Source data:
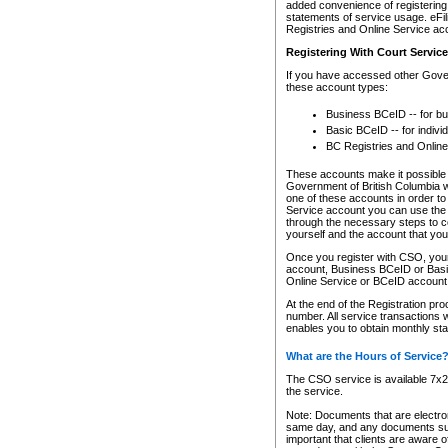
added convenience of registering 
statements of service usage. eFil
Registries and Online Service ac
Registering With Court Servic
If you have accessed other Gover
these account types:
Business BCeID -- for b
Basic BCeID -- for indivi
BC Registries and Online
These accounts make it possible f
Government of British Columbia we
one of these accounts in order t
Service account you can use the 
through the necessary steps to co
yourself and the account that you 
Once you register with CSO, you
account, Business BCeID or Basic
Online Service or BCeID accoun
At the end of the Registration pr
number. All service transactions 
enables you to obtain monthly st
What are the Hours of Service
The CSO service is available 7x24
the service.
Note: Documents that are electron
same day, and any documents submi
important that clients are aware o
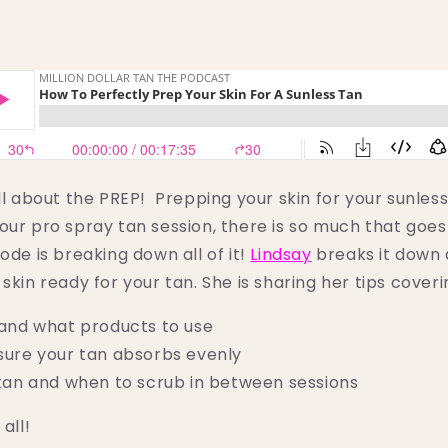
all about the PREP! Prepping your skin for your sunles
our pro spray tan session, there is so much that goes
ode is breaking down all of it!
Lindsay
breaks it down 
skin ready for your tan. She is sharing her tips coveri
and what products to use
ure your tan absorbs evenly
tan and when to scrub in between sessions
 all!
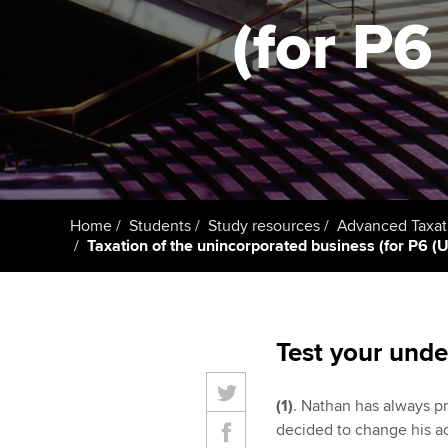
(for P6 
Taking exams
Free and affordable tuiti
ACCA account
qualifications
Learn how to apply
Tuition styles
Getting starte
ACCA Learning
Register your in
Home
Students
Study resources
Advanced Taxat
ACCA
Taxation of the unincorporated business (for P6 (UK)
Test your unde
(1)
. Nathan has always p
decided to change his a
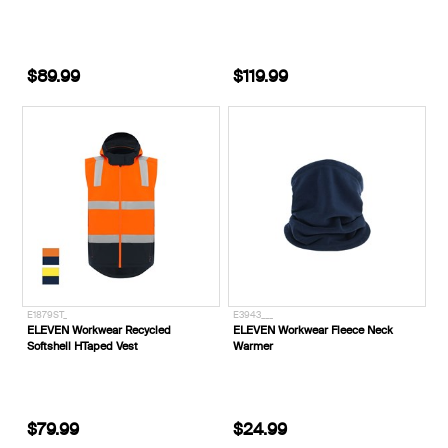
$89.99
$119.99
E1879ST_
E3943___
ELEVEN Workwear Recycled
ELEVEN Workwear Fleece Neck
Softshell HTaped Vest
Warmer
$79.99
$24.99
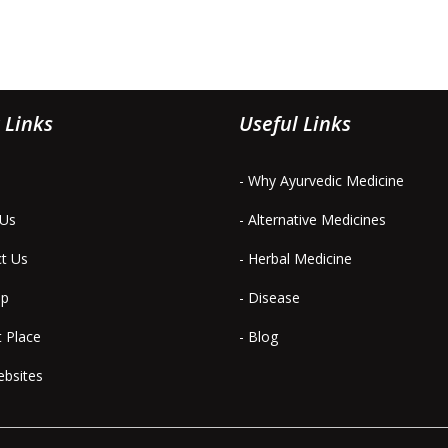
 Links
Useful Links
- Why Ayurvedic Medicine
 Us
- Alternative Medicines
ct Us
- Herbal Medicine
ap
- Disease
t Place
- Blog
ebsites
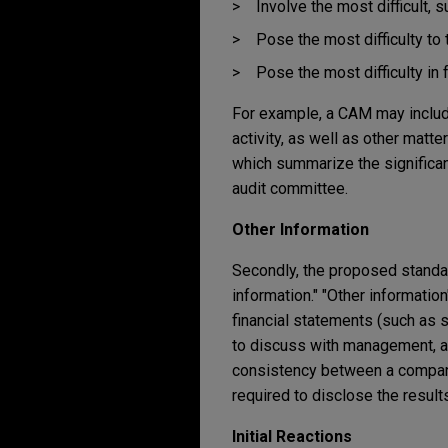
Involve the most difficult, 
Pose the most difficulty to 
Pose the most difficulty in 
For example, a CAM may include 
activity, as well as other mat
which summarize the significan
audit committee.
Other Information
Secondly, the proposed standar
information." "Other informatio
financial statements (such as 
to discuss with management, an
consistency between a company'
required to disclose the results
Initial Reactions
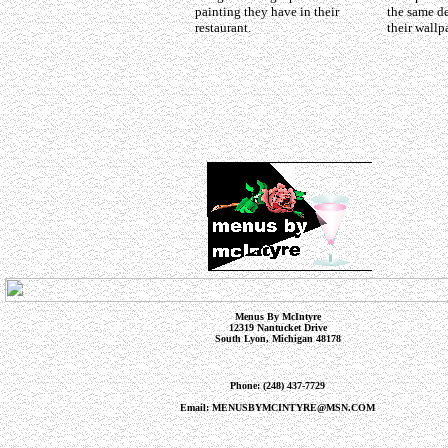
painting they have in their
the same de
restaurant.
their wallp
Menus By McIntyre
12319 Nantucket Drive
South Lyon, Michigan 48178
Phone: (248) 437-7729
Email: MENUSBYMCINTYRE@MSN.COM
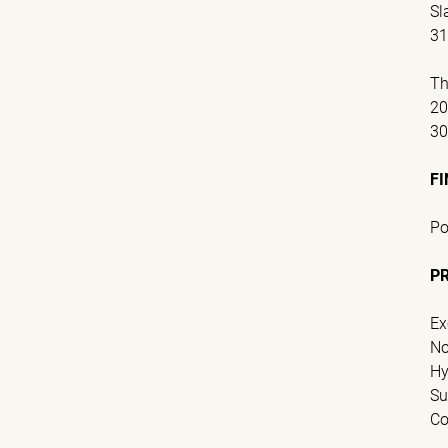
Sl
31
Th
2
3
FI
Po
P
Ex
No
Hy
Su
Co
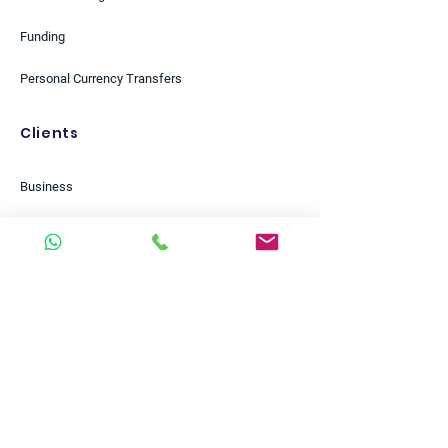
Funding
Personal Currency Transfers
Clients
Business
Personal
Start-ups
Scale-ups
Small Businesses
Enterprises
Charities & NGOs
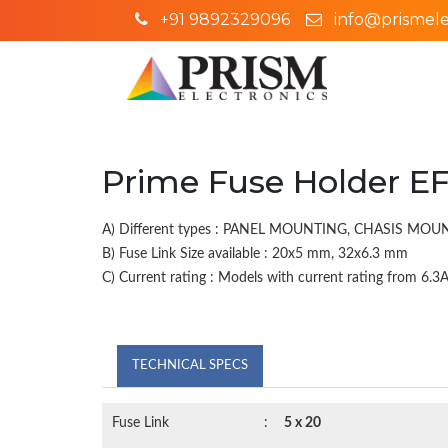
+91 9892329096
info@prismelec
Prime Fuse Holder EF
A) Different types : PANEL MOUNTING, CHASIS MO
B) Fuse Link Size available : 20x5 mm, 32x6.3 mm
C) Current rating : Models with current rating from 6.3A 
TECHNICAL SPECS
Fuse Link
:
5 x 20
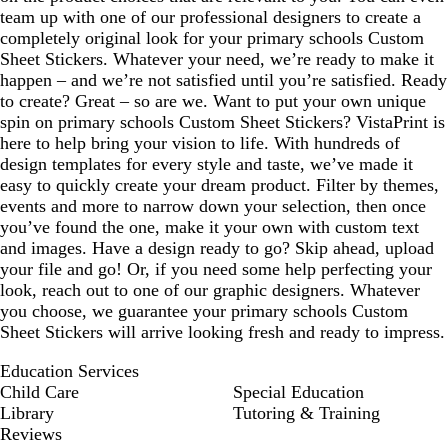
team up with one of our professional designers to create a
completely original look for your primary schools Custom
Sheet Stickers. Whatever your need, we’re ready to make it
happen – and we’re not satisfied until you’re satisfied. Ready
to create? Great – so are we. Want to put your own unique
spin on primary schools Custom Sheet Stickers? VistaPrint is
here to help bring your vision to life. With hundreds of
design templates for every style and taste, we’ve made it
easy to quickly create your dream product. Filter by themes,
events and more to narrow down your selection, then once
you’ve found the one, make it your own with custom text
and images. Have a design ready to go? Skip ahead, upload
your file and go! Or, if you need some help perfecting your
look, reach out to one of our graphic designers. Whatever
you choose, we guarantee your primary schools Custom
Sheet Stickers will arrive looking fresh and ready to impress.
Education Services
Child Care
Special Education
Library
Tutoring & Training
Reviews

| Task description |
Without any pictures, please reproduce the full set of entries.

| Exercise response |
added convenience of registering 
statements of service usage. eFil
Registries and Online Service ac
Registering With Court Servic
If you have accessed other Gover
these account types:
Business BCeID -- for b
Basic BCeID -- for indivi
BC Registries and Online
These accounts make it possible f
Government of British Columbia we
one of these accounts in order t
Service account you can use the 
through the necessary steps to co
yourself and the account that you 
Once you register with CSO, you
account, Business BCeID or Basic
Online Service or BCeID accoun
At the end of the Registration pr
number. All service transactions 
enables you to obtain monthly st
What are the Hours of Service
The CSO service is available 7x24
the service.
Note: Documents that are electron
same day, and any documents submi
important that clients are aware o
all about the PREP! Prepping your skin for your sunles
our pro spray tan session, there is so much that goes
ode is breaking down all of it!
Lindsay
breaks it down 
skin ready for your tan. She is sharing her tips coveri
and what products to use
ure your tan absorbs evenly
tan and when to scrub in between sessions
 all!
(for P6 
Taking exams
Free and affordable tuiti
ACCA account
qualifications
Learn how to apply
Tuition styles
Getting starte
ACCA Learning
Register your in
Home
Students
Study resources
Advanced Taxat
ACCA
Taxation of the unincorporated business (for P6 (UK)
Test your unde
(1)
. Nathan has always p
decided to change his a
$89.99
$119.99
E1879ST_
E3943___
ELEVEN Workwear Recycled
ELEVEN Workwear Fleece Neck
Softshell HTaped Vest
Warmer
$79.99
$24.99
 Links
Useful Links
- Why Ayurvedic Medicine
 Us
- Alternative Medicines
ct Us
- Herbal Medicine
ap
- Disease
t Place
- Blog
ebsites
Involve the most difficult, 
Pose the most difficulty to 
Pose the most difficulty in 
For example, a CAM may include 
activity, as well as other mat
which summarize the significan
audit committee.
Other Information
Secondly, the proposed standar
information." "Other informatio
financial statements (such as 
to discuss with management, an
consistency between a company'
required to disclose the results
Initial Reactions
painting they have in their
the same de
restaurant.
their wallp
Menus By McIntyre
12319 Nantucket Drive
South Lyon, Michigan 48178
Phone: (248) 437-7729
Email: MENUSBYMCINTYRE@MSN.COM
Sl
31
Th
2
3
FI
Po
P
Ex
No
Hy
Su
Co
Funding
Personal Currency Transfers
Clients
Business
Personal
Start-ups
Scale-ups
Small Businesses
Enterprises
Charities & NGOs
+91 9892329096
info@prismelec
Prime Fuse Holder EF
A) Different types : PANEL MOUNTING, CHASIS MO
B) Fuse Link Size available : 20x5 mm, 32x6.3 mm
C) Current rating : Models with current rating from 6.3A 
TECHNICAL SPECS
Fuse Link
:
5 x 20
team up with one of our professional designers to create a
completely original look for your primary schools Custom
Sheet Stickers. Whatever your need, we’re ready to make it
happen – and we’re not satisfied until you’re satisfied. Ready
to create? Great – so are we. Want to put your own unique
spin on primary schools Custom Sheet Stickers? VistaPrint is
here to help bring your vision to life. With hundreds of
design templates for every style and taste, we’ve made it
easy to quickly create your dream product. Filter by themes,
events and more to narrow down your selection, then once
you’ve found the one, make it your own with custom text
and images. Have a design ready to go? Skip ahead, upload
your file and go! Or, if you need some help perfecting your
look, reach out to one of our graphic designers. Whatever
you choose, we guarantee your primary schools Custom
Sheet Stickers will arrive looking fresh and ready to impress.
Education Services
Child Care
Special Education
Library
Tutoring & Training
Reviews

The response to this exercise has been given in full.